Eluents in Anion Chromatography
In non-suppressed anion chromatography, where the eluent and analyte are not altered between the column and the detector, there is a wide range of eluents to be used. In the non-suppressed case, the only issue that could arise is if the eluent impaired the detection ability (absorbing in a similar place in a UV-spectra as the analyte for instance). As such, there are a number of commonly used eluents. Aromatic carboxylic acids are used in conductivity detection because of their low self-conductivity. Aliphatic carboxylic acids are used for UV/visible detection because they are UV transparent. Inorganic acids can only be used in photometric detection.
In suppressed anion chromatography, where the eluent and analyte are treated between the column and detection, fewer eluents can be used. The suppressor modifies the eluent and the analyte, reducing the self-conductivity of the eluent and possibly increasing the self-conductivity of the analyte. Only alkali hydroxides and carbonates, borates, hydrogen carbonates, and amino acids can be used as eluents.

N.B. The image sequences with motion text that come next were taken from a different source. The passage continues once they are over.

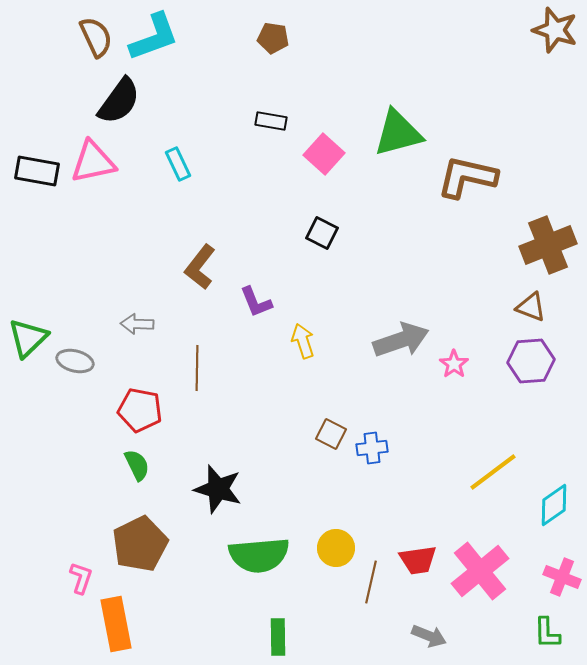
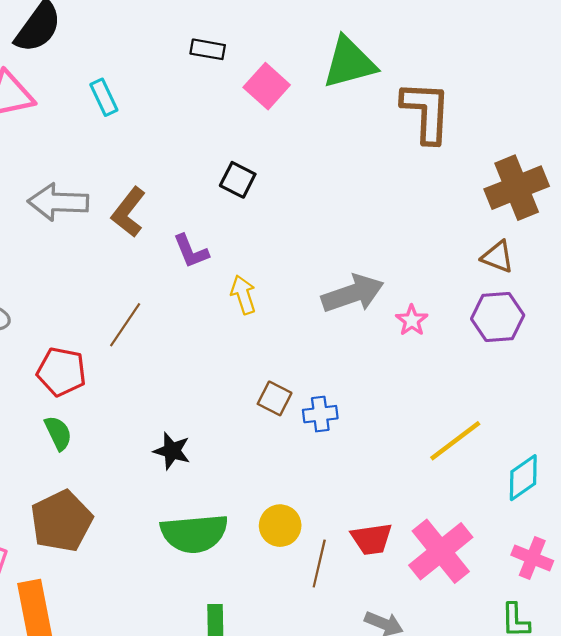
brown L-shape: (467, 177) -> (426, 112), turned 80
black square: (322, 233) -> (238, 180), moved
gray arrow: (137, 324) -> (58, 202), moved, size x1.6
brown line: (197, 368) -> (125, 325), turned 33
black star: (218, 489) -> (172, 451), moved, size x0.7

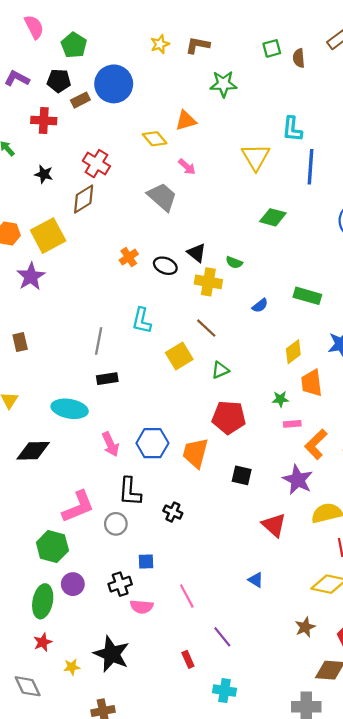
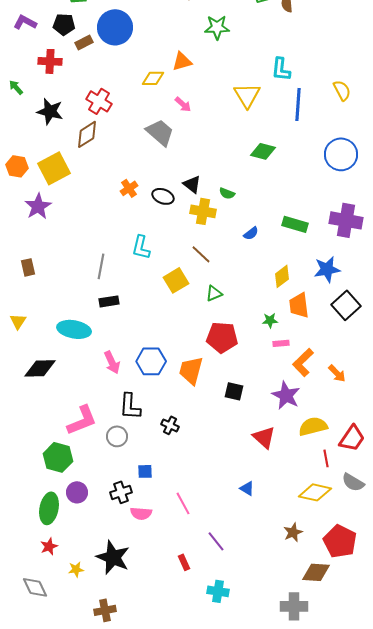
yellow diamond: (155, 139) -> (153, 78), turned -50
black star: (44, 174) -> (50, 111), size x1.5

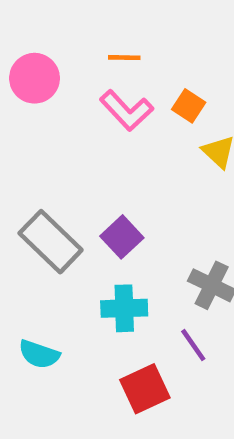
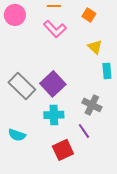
orange square: (189, 106) -> (89, 15), moved
purple square: (122, 237) -> (53, 84), size x1.4

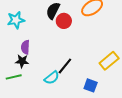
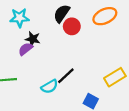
purple semicircle: (25, 47) -> (25, 49), turned 40
black star: (22, 61) -> (33, 39), moved

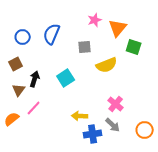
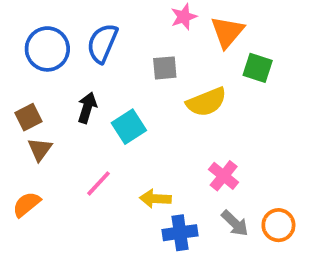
blue circle: (23, 37) -> (47, 49), size x1.5
brown square: (16, 64) -> (28, 117), moved
black arrow: (35, 79) -> (87, 108), moved
pink line: (34, 108) -> (99, 183), moved
gray arrow: (113, 125) -> (235, 223), moved

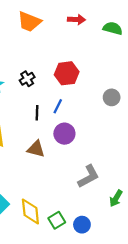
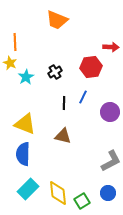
red arrow: (76, 20) -> (111, 47), moved
purple circle: (64, 134) -> (110, 112), moved
blue circle: (82, 225) -> (108, 193), moved

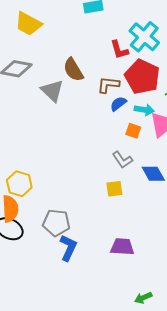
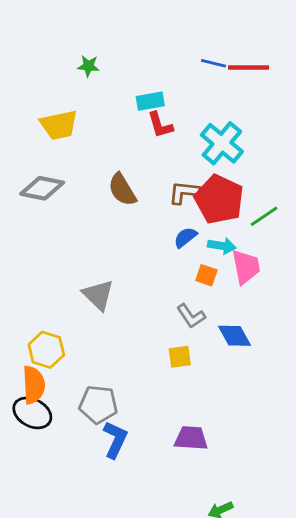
yellow trapezoid: (28, 24) -> (59, 125), turned -40
red L-shape: (119, 50) -> (160, 125), moved
brown L-shape: (108, 85) -> (184, 192), moved
gray triangle: (52, 91) -> (98, 295), moved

Eluents in Cation Chromatography
The primary eluents used in cation chromatography of alkali metals and ammoniums are mineral acids such as HNO3. When the cation is multivalent, organic bases such as ethylenediamine (Figure \(\PageIndex{5}\) ) serve as the main eluents. If both alkali metals and alkali earth metals are present, hydrochloric acid or 2,3-diaminopropionic acid (Figure \(\PageIndex{6}\) ) is used in combination with a pH variation. If the chromatography is unsuppressed, the direct conductivity measurement of the analyte will show up as a negative peak due to the high conductivity of the H+ in the eluent, but simple inversion of the data can be used to rectify this discrepancy.
If transition metals or H+ are the analytes in question, complexing carboxylic acids are used to suppress the charge of the analyte and to create photometrically detectable complexes, forgoing the need for direct conductivity as the detection method.